==== Stored data ====

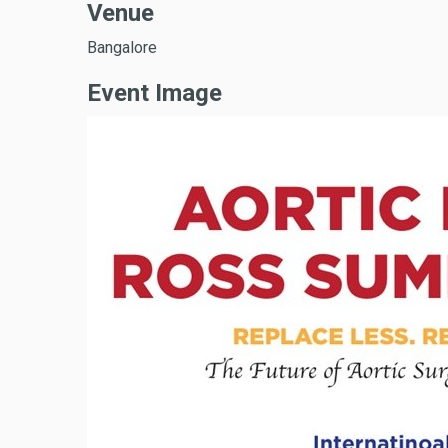
Venue
Bangalore
Event Image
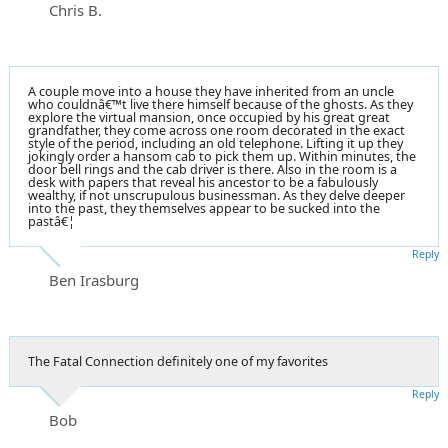
Chris B.
A couple move into a house they have inherited from an uncle
who couldnâ€™t live there himself because of the ghosts. As they
explore the virtual mansion, once occupied by his great great
grandfather, they come across one room decorated in the exact
style of the period, including an old telephone. Lifting it up they
jokingly order a hansom cab to pick them up. Within minutes, the
door bell rings and the cab driver is there. Also in the room is a
desk with papers that reveal his ancestor to be a fabulously
wealthy, if not unscrupulous businessman. As they delve deeper
into the past, they themselves appear to be sucked into the
pastâ€¦
Reply
Ben Irasburg
The Fatal Connection definitely one of my favorites
Reply
Bob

====

_What the task requires_
Omit the pictures. Repeat the rest of the data exactly.

_The answer_
Venue
Bangalore
Event Image
Chris B.
A couple move into a house they have inherited from an uncle
who couldnâ€™t live there himself because of the ghosts. As they
explore the virtual mansion, once occupied by his great great
grandfather, they come across one room decorated in the exact
style of the period, including an old telephone. Lifting it up they
jokingly order a hansom cab to pick them up. Within minutes, the
door bell rings and the cab driver is there. Also in the room is a
desk with papers that reveal his ancestor to be a fabulously
wealthy, if not unscrupulous businessman. As they delve deeper
into the past, they themselves appear to be sucked into the
pastâ€¦
Reply
Ben Irasburg
The Fatal Connection definitely one of my favorites
Reply
Bob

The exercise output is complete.